Nov 16, 2014

A Guardian’s Standing to Request Authorization to File a Petition for Dissolution on Behalf of a Ward is Codified by the Illinois General Assembly

Michele Jochner

In March of last year, I authored a blog post, The Illinois Supreme Court Allows Guardians to File Petitions for Dissolution of Marriage on Behalf of Wards in Karbin v. Karbin, which commented on the then-recent landmark decision handed down by the Illinois Supreme Court in Karbin v. Karbin, 2012 IL 112815.  In Karbin, our State’s highest tribunal overruled case law which had controlled for nearly three decades and which prohibited a guardian from filing a petition for dissolution of marriage on behalf of an incompetent ward.  That rule applied even where the guardian believed that the filing of a dissolution petition was in the ward’s best interests to protect him or her from physical or emotional abuse, financial exploitation and/or neglect by the ward’s competent spouse.

In reversing course, the Illinois Supreme Court surveyed cases which it admitted revealed its own inconsistent interpretation of the Probate Act regarding the scope of powers possessed by a guardian. Id., ¶ 29. For example, although a guardian had no standing to file a dissolution petition on the ward’s behalf, the guardian was nevertheless authorized to act on behalf of the ward with respect to a number of other deeply personal decisions, including whether life-sustaining measures should be discontinued.  Bringing Illinois in line with a growing number of states, Karbin held that a guardian “may seek court permission to bring a dissolution action on behalf of a ward where not expressly barred or allowed by statute.” Id., ¶ 51.

In Karbin, the Supreme Court established the general procedure to be followed when a guardian makes such a request. The circuit court was directed to hold a hearing to determine whether it is in the ward’s best interests to seek the dissolution of his or her marriage, using the factors enumerated in §11a-17(e) of the Probate Act (755 ILCS 5/11a-17(e). Id., ¶ 52.  The Supreme Court also directed that in order to safeguard the interests of all parties, the guardian must satisfy a heightened clear and convincing standard of proof to establish that the dissolution is in the best interests of the ward. Id., ¶ 53.

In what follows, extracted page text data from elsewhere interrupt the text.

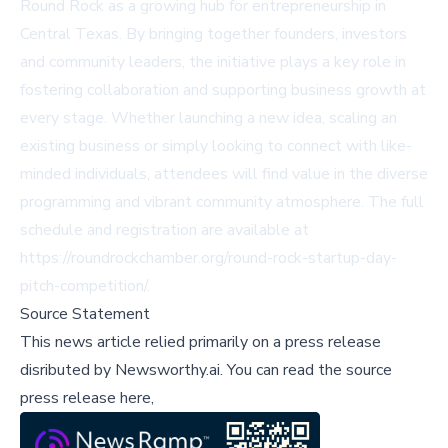
Round Rock as a growing hub for entrepreneurship in
Central Texas. By bringing together founders, investors
and community leaders, the initiative plays a key role in
fostering collaboration and supporting business growth at
every stage. Whether launching a new idea, scaling an
existing business or simply looking to connect with like-
minded individuals, attendees will find value in the diverse
programming and vibrant community atmosphere. The full
schedule and registration are available at
https://roundrockchamber.org/round-rock-startup-day-
pitch-competition/.
Source Statement
This news article relied primarily on a press release
disributed by
Newsworthy.ai
.
You can read the source
press release here,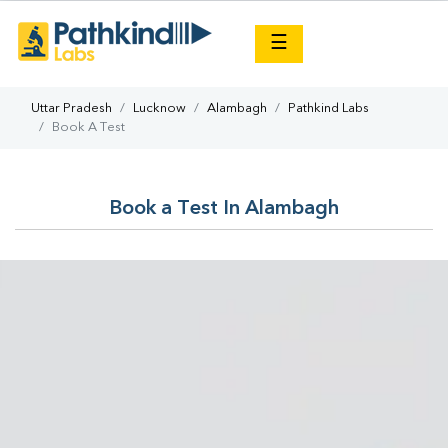
×
☰
Uttar Pradesh
Lucknow
Alambagh
Pathkind Labs
Book A Test
Book a Test In Alambagh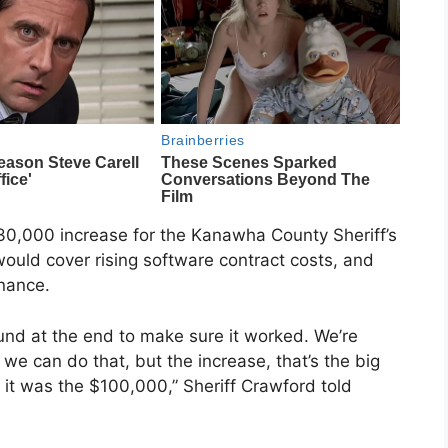
30,000 increase for the Kanawha County Sheriff’s
ould cover rising software contract costs, and
nance.
nd at the end to make sure it worked. We’re
 we can do that, but the increase, that’s the big
, it was the $100,000,” Sheriff Crawford told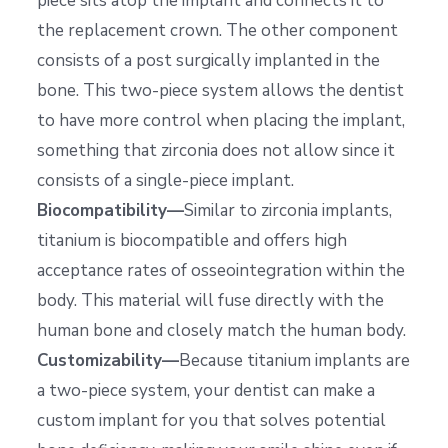
piece sits atop the implant and connects it to
the replacement crown. The other component
consists of a post surgically implanted in the
bone. This two-piece system allows the dentist
to have more control when placing the implant,
something that zirconia does not allow since it
consists of a single-piece implant.
Biocompatibility—
Similar to zirconia implants,
titanium is biocompatible and offers high
acceptance rates of osseointegration within the
body. This material will fuse directly with the
human bone and closely match the human body.
Customizability—
Because titanium implants are
a two-piece system, your dentist can make a
custom implant for you that solves potential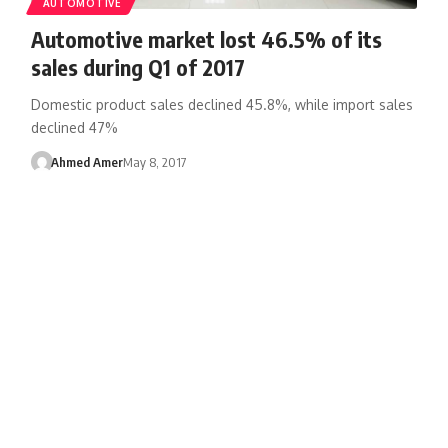
AUTOMOTIVE
Automotive market lost 46.5% of its
sales during Q1 of 2017
Domestic product sales declined 45.8%, while import sales
declined 47%
Ahmed Amer
May 8, 2017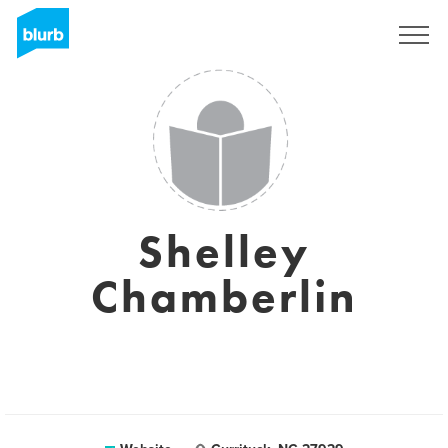
Sign Up
Shelley
Chamberlin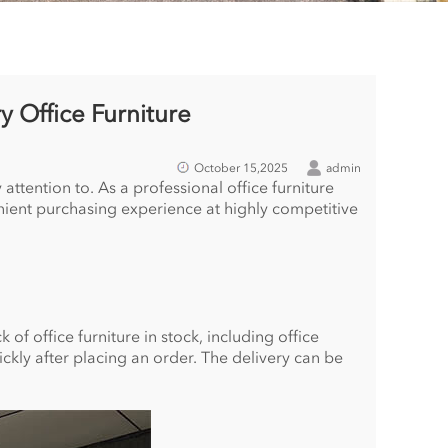
y Office Furniture
October 15,2025
admin
attention to. As a professional office furniture
enient purchasing experience at highly competitive
of office furniture in stock, including office
ickly after placing an order. The delivery can be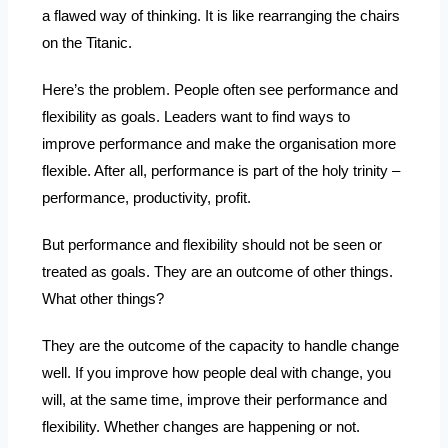
a flawed way of thinking. It is like rearranging the chairs
on the Titanic.
Here’s the problem. People often see performance and
flexibility as goals. Leaders want to find ways to
improve performance and make the organisation more
flexible. After all, performance is part of the holy trinity –
performance, productivity, profit.
But performance and flexibility should not be seen or
treated as goals. They are an outcome of other things.
What other things?
They are the outcome of the capacity to handle change
well. If you improve how people deal with change, you
will, at the same time, improve their performance and
flexibility. Whether changes are happening or not.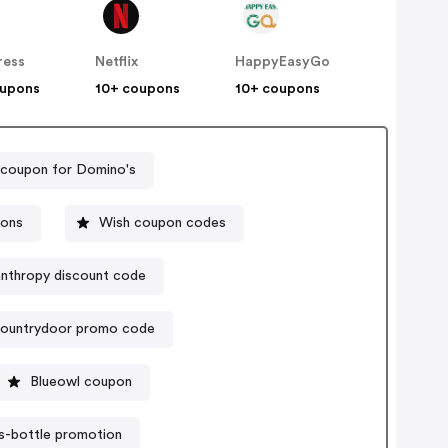
ress
Netflix
HappyEasyGo
oupons
10+ coupons
10+ coupons
 coupon for Domino's
pons
Wish coupon codes
anthropy discount code
ountrydoor promo code
Blueowl coupon
s-bottle promotion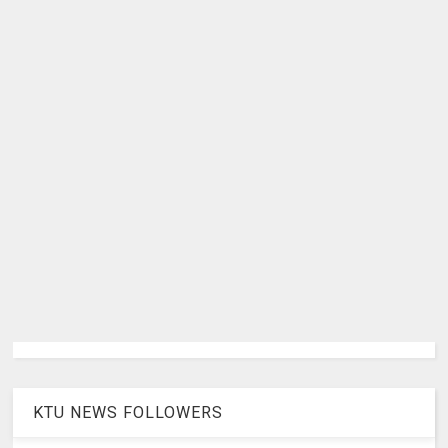
KTU NEWS FOLLOWERS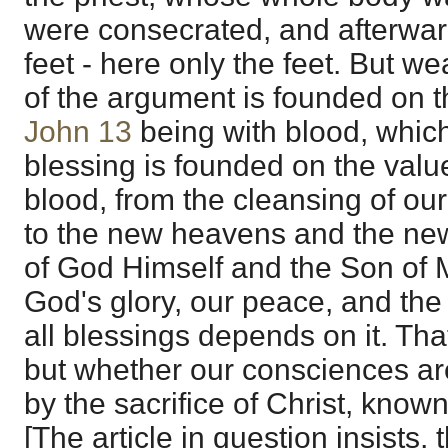
were consecrated, and afterw
feet - here only the feet. But we
of the argument is founded on th
John 13
being with blood, which i
blessing is founded on the value
blood, from the cleansing of ou
to the new heavens and the new 
of God Himself and the Son of 
God's glory, our peace, and the 
all blessings depends on it. That
but whether our consciences a
by the sacrifice of Christ, known
[The article in question insists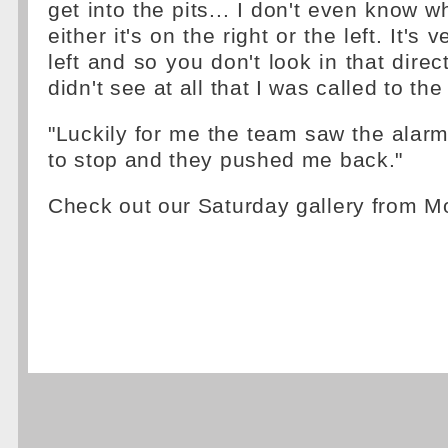
get into the pits... I don't even know w
either it's on the right or the left. It's v
left and so you don't look in that direct
didn't see at all that I was called to th
"Luckily for me the team saw the alarm
to stop and they pushed me back."
Check out our Saturday gallery from 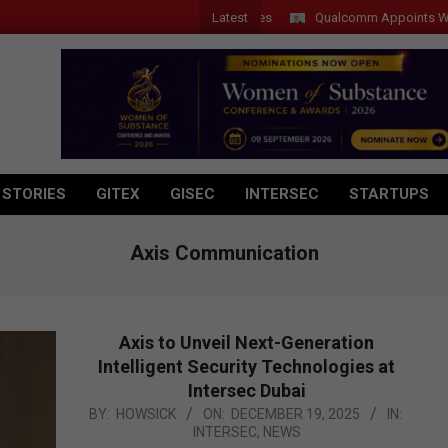
Latest
Qualcomm Appoints Wassim Ch
 STORIES
GITEX
GISEC
INTERSEC
STARTUPS
Axis Communication
Axis to Unveil Next-Generation
Intelligent Security Technologies at
Intersec Dubai
2025-
BY:
HOWSICK
ON:
DECEMBER 19, 2025
IN:
INTERSEC
,
NEWS
12-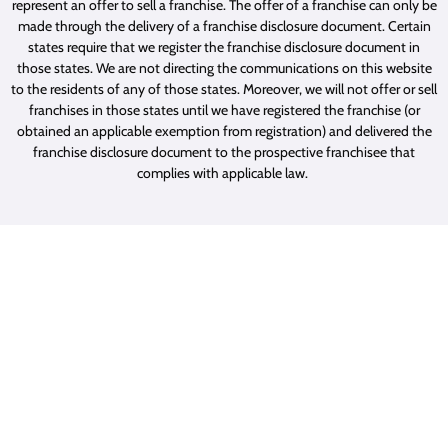
represent an offer to sell a franchise. The offer of a franchise can only be
made through the delivery of a franchise disclosure document. Certain
states require that we register the franchise disclosure document in
those states. We are not directing the communications on this website
to the residents of any of those states. Moreover, we will not offer or sell
franchises in those states until we have registered the franchise (or
obtained an applicable exemption from registration) and delivered the
franchise disclosure document to the prospective franchisee that
complies with applicable law.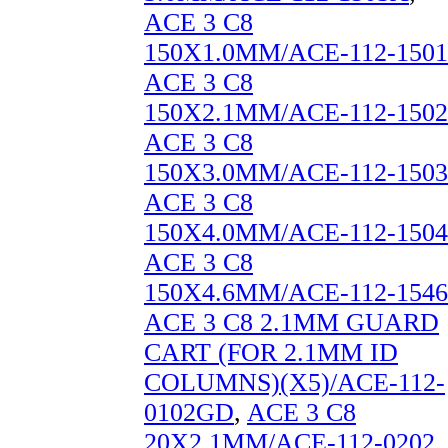
ACE 3 C8
150X1.0MM/ACE-112-1501
ACE 3 C8
150X2.1MM/ACE-112-1502
ACE 3 C8
150X3.0MM/ACE-112-1503
ACE 3 C8
150X4.0MM/ACE-112-1504
ACE 3 C8
150X4.6MM/ACE-112-1546
ACE 3 C8 2.1MM GUARD
CART (FOR 2.1MM ID
COLUMNS)(X5)/ACE-112-
0102GD
,
ACE 3 C8
20X2.1MM/ACE-112-0202
,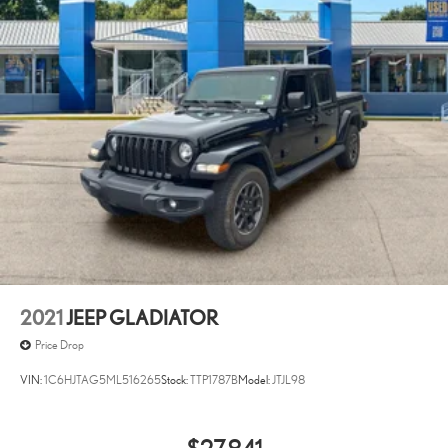
2021
JEEP GLADIATOR
Price Drop
VIN:
1C6HJTAG5ML516265
Stock:
TTP1787B
Model:
JTJL98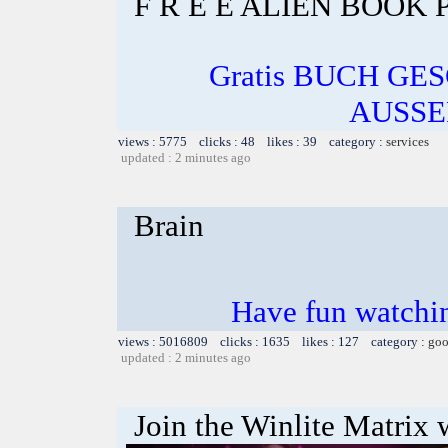
F R E E ALIEN BOOK
Gratis BUCH GE
AUSSE
views : 5775 clicks : 48 likes : 39 category :
services
updated : 2 minutes ago
Brain
Have fun watchin
views : 5016809 clicks : 1635 likes : 127 category :
goo
updated : 2 minutes ago
Join the Winlite Matrix w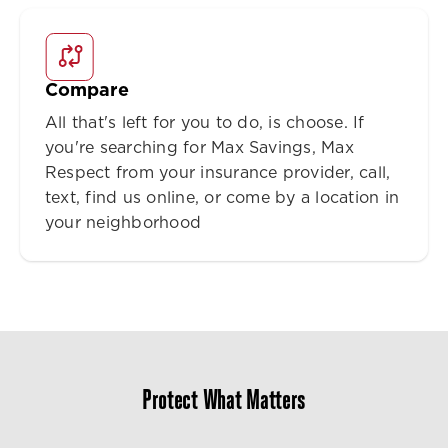
Compare
All that's left for you to do, is choose. If
you're searching for Max Savings, Max
Respect from your insurance provider, call,
text, find us online, or come by a location in
your neighborhood
Protect What Matters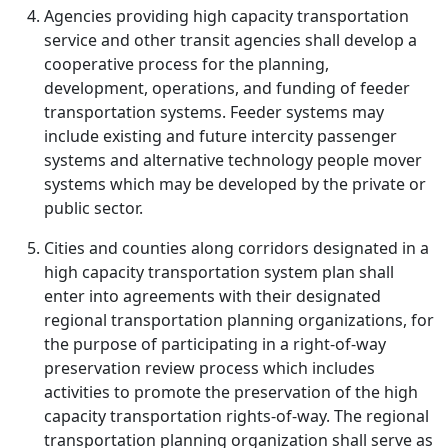
Agencies providing high capacity transportation
service and other transit agencies shall develop a
cooperative process for the planning,
development, operations, and funding of feeder
transportation systems. Feeder systems may
include existing and future intercity passenger
systems and alternative technology people mover
systems which may be developed by the private or
public sector.
Cities and counties along corridors designated in a
high capacity transportation system plan shall
enter into agreements with their designated
regional transportation planning organizations, for
the purpose of participating in a right-of-way
preservation review process which includes
activities to promote the preservation of the high
capacity transportation rights-of-way. The regional
transportation planning organization shall serve as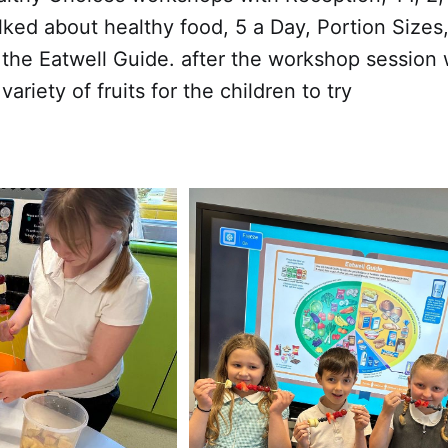
lked about healthy food, 5 a Day, Portion Sizes
 the Eatwell Guide. after the workshop session
ariety of fruits for the children to try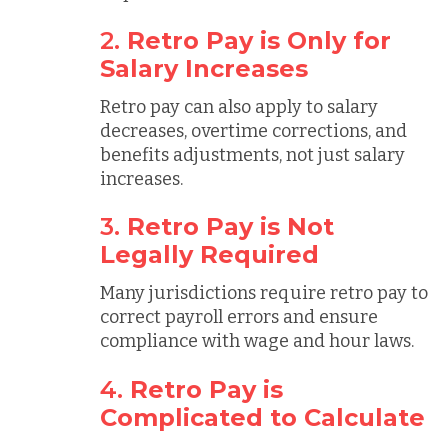
2.
Retro Pay is Only for
Salary Increases
Retro pay can also apply to salary
decreases, overtime corrections, and
benefits adjustments, not just salary
increases.
3.
Retro Pay is Not
Legally Required
Many jurisdictions require retro pay to
correct payroll errors and ensure
compliance with wage and hour laws.
4.
Retro Pay is
Complicated to Calculate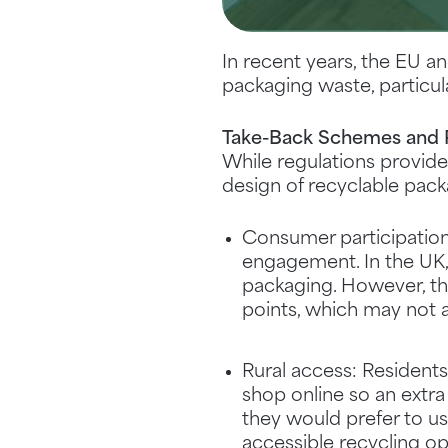
In recent years, the EU a
packaging waste, particu
Take-Back Schemes and P
While regulations provid
design of recyclable pack
Consumer participation
engagement. In the UK, 
packaging. However, th
points, which may not 
Rural access: Residents
shop online so an extra
they would prefer to us
accessible recycling op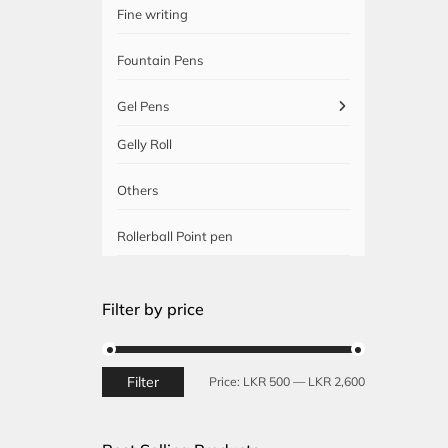
Fine writing
Fountain Pens
Gel Pens
Gelly Roll
Others
Rollerball Point pen
Filter by price
Filter
Min
Max
Price:
LKR 500
—
LKR 2,600
price
price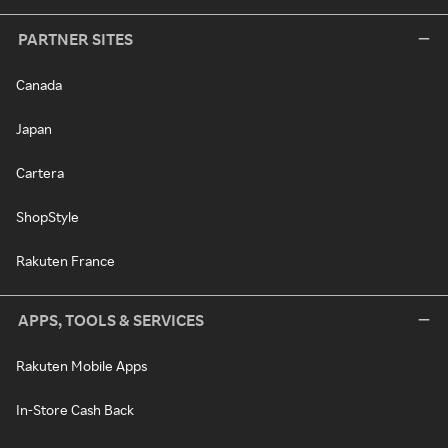
PARTNER SITES
Canada
Japan
Cartera
ShopStyle
Rakuten France
APPS, TOOLS & SERVICES
Rakuten Mobile Apps
In-Store Cash Back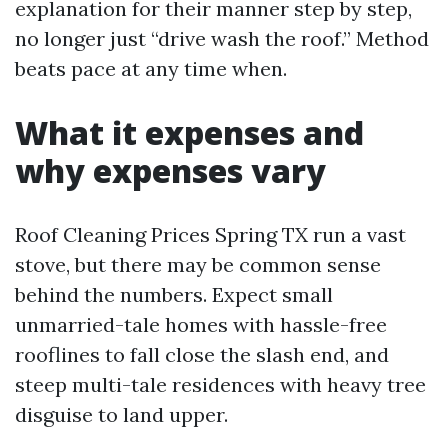
explanation for their manner step by step,
no longer just “drive wash the roof.” Method
beats pace at any time when.
What it expenses and
why expenses vary
Roof Cleaning Prices Spring TX run a vast
stove, but there may be common sense
behind the numbers. Expect small
unmarried-tale homes with hassle-free
rooflines to fall close the slash end, and
steep multi-tale residences with heavy tree
disguise to land upper.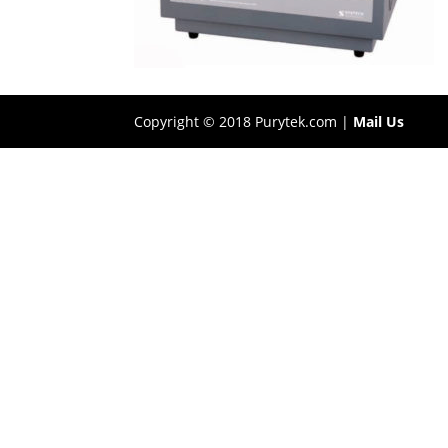
Copyright © 2018 Purytek.com |
Mail Us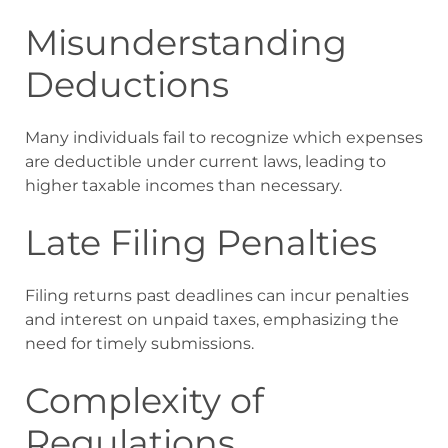
Misunderstanding
Deductions
Many individuals fail to recognize which expenses
are deductible under current laws, leading to
higher taxable incomes than necessary.
Late Filing Penalties
Filing returns past deadlines can incur penalties
and interest on unpaid taxes, emphasizing the
need for timely submissions.
Complexity of
Regulations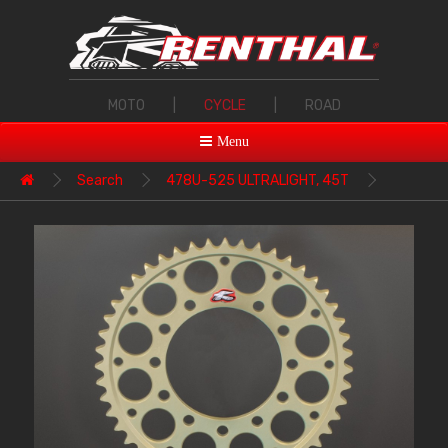
MOTO
|
CYCLE
|
ROAD
Menu
Search
478U-525 ULTRALIGHT, 45T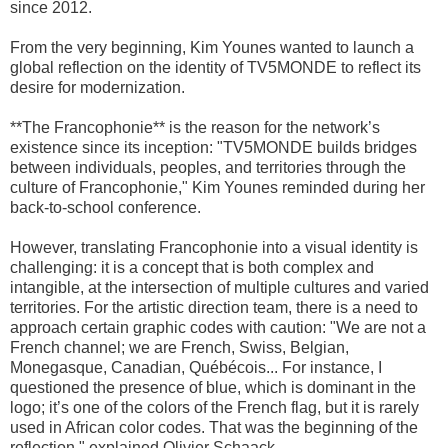
since 2012.
From the very beginning, Kim Younes wanted to launch a
global reflection on the identity of TV5MONDE to reflect its
desire for modernization.
**The Francophonie** is the reason for the network’s
existence since its inception: "TV5MONDE builds bridges
between individuals, peoples, and territories through the
culture of Francophonie," Kim Younes reminded during her
back-to-school conference.
However, translating Francophonie into a visual identity is
challenging: it is a concept that is both complex and
intangible, at the intersection of multiple cultures and varied
territories. For the artistic direction team, there is a need to
approach certain graphic codes with caution: "We are not a
French channel; we are French, Swiss, Belgian,
Monegasque, Canadian, Québécois... For instance, I
questioned the presence of blue, which is dominant in the
logo; it’s one of the colors of the French flag, but it is rarely
used in African color codes. That was the beginning of the
reflection," explained Olivier Schaack.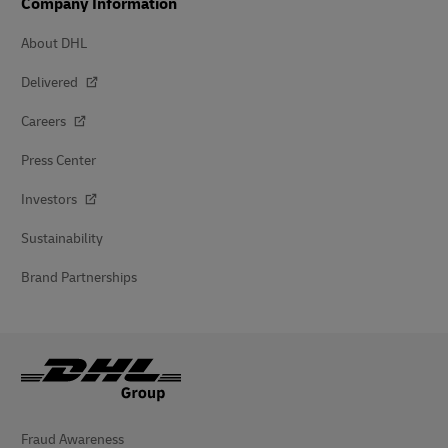
Company Information
About DHL
Delivered
Careers
Press Center
Investors
Sustainability
Brand Partnerships
Fraud Awareness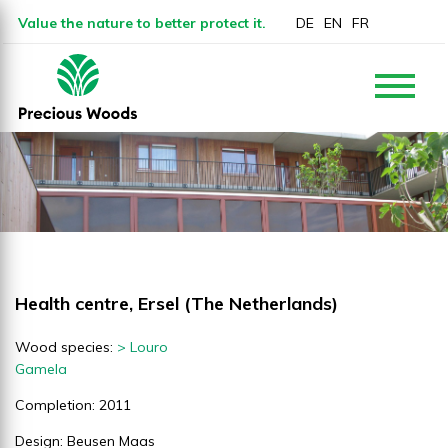
Value the nature to better protect it.
DE
EN
FR
Health centre, Ersel (The Netherlands)
Wood species:
> Louro
Gamela
Completion: 2011
Design: Beusen Maas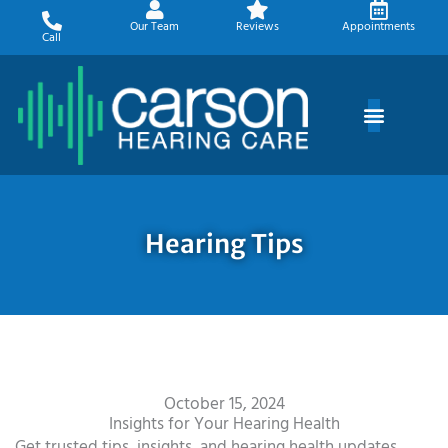
Skip
Our Team
Reviews
Appointments
to
Call
content
Hearing Tips
October 15, 2024
Insights for Your Hearing Health
Get trusted tips, insights, and hearing health updates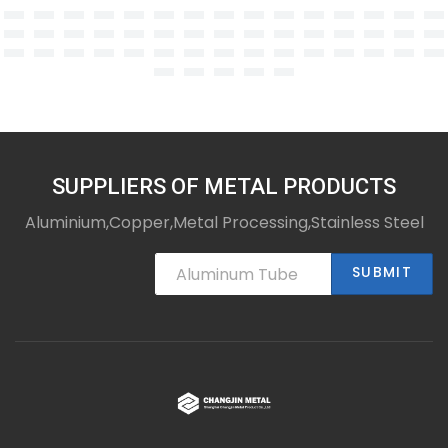
SUPPLIERS OF METAL PRODUCTS
Aluminium,Copper,Metal Processing,Stainless Steel
SUBMIT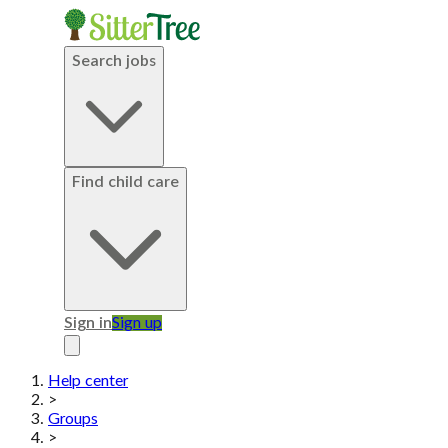
Search jobs
Find child care
Sign in
Sign up
Help center
>
Groups
>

In response to the Karbin decision, the Illinois General Assembly has recently amended §11a-17 of the Probate Act (755 ILCS 5/11a-17).  Public Act 98-1107, effective August 26, 2014, codifies the Karbin ruling and clarifies the procedures and standards to be employed by the circuit court where a guardian requests that the court allow the filing of a petition for dissolution on behalf of a ward.

Specifically, the legislature has amended §11a-17(a-5) to codify the standing of a guardian to request the circuit court to authorize and direct the guardian to file on behalf of the ward a petition for dissolution of marriage, a petition for legal separation or a declaration of invalidity of marriage (755 ILCS 5/11a-17(a-5)). This section now also provides that a court may authorize such a filing upon finding by clear and convincing evidence that the relief sought is in the best interests of the ward, applying the factors set forth in subsection (e) of §11a-17. (755 ILCS 5/11a-17(a-5); 755 ILCS 5/11a-17(e)).

As a result of this statutory amendment, the Probate Act now mirrors the controlling case law, allowing a guardian to seek permission from the circuit court to file a petition for dissolution of marriage on behalf of his or her ward where clear and convincing evidence shows that pursuing dissolution of the ward’s marriage is in the ward’s best interests.